* [DATASET RECORDS]
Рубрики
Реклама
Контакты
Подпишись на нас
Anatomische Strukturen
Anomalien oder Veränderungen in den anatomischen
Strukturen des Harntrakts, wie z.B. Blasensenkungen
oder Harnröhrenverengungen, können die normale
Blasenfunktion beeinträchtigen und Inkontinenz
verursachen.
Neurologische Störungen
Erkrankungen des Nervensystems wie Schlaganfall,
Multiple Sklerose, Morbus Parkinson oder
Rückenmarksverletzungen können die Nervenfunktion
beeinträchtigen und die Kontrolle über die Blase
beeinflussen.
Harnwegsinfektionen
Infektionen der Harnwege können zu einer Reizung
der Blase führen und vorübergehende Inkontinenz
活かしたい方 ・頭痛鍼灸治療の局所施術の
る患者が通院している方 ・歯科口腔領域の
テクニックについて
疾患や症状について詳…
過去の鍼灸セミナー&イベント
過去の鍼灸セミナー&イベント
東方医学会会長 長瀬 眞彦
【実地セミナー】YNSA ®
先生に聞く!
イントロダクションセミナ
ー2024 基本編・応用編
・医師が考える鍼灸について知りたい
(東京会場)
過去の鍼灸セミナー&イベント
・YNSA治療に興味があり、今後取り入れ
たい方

...

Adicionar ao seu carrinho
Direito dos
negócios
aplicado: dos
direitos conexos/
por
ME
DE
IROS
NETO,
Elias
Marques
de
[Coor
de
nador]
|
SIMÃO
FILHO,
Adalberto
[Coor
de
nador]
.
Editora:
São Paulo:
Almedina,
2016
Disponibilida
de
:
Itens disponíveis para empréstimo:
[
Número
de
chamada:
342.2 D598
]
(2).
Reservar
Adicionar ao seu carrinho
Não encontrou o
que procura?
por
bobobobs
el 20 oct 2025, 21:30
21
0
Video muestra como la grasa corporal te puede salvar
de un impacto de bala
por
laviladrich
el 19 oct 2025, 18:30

* [EXERCISE BRIEF] Above are records; repeat only the lines starting at the line with "direitos conexos/" and ending at the line with "el 19 oct 2025, 18:30", exactly as they appear, both included.

* [ANSWER BELOW]
direitos conexos/
por
ME
DE
IROS
NETO,
Elias
Marques
de
[Coor
de
nador]
|
SIMÃO
FILHO,
Adalberto
[Coor
de
nador]
.
Editora:
São Paulo:
Almedina,
2016
Disponibilida
de
:
Itens disponíveis para empréstimo:
[
Número
de
chamada:
342.2 D598
]
(2).
Reservar
Adicionar ao seu carrinho
Não encontrou o
que procura?
por
bobobobs
el 20 oct 2025, 21:30
21
0
Video muestra como la grasa corporal te puede salvar
de un impacto de bala
por
laviladrich
el 19 oct 2025, 18:30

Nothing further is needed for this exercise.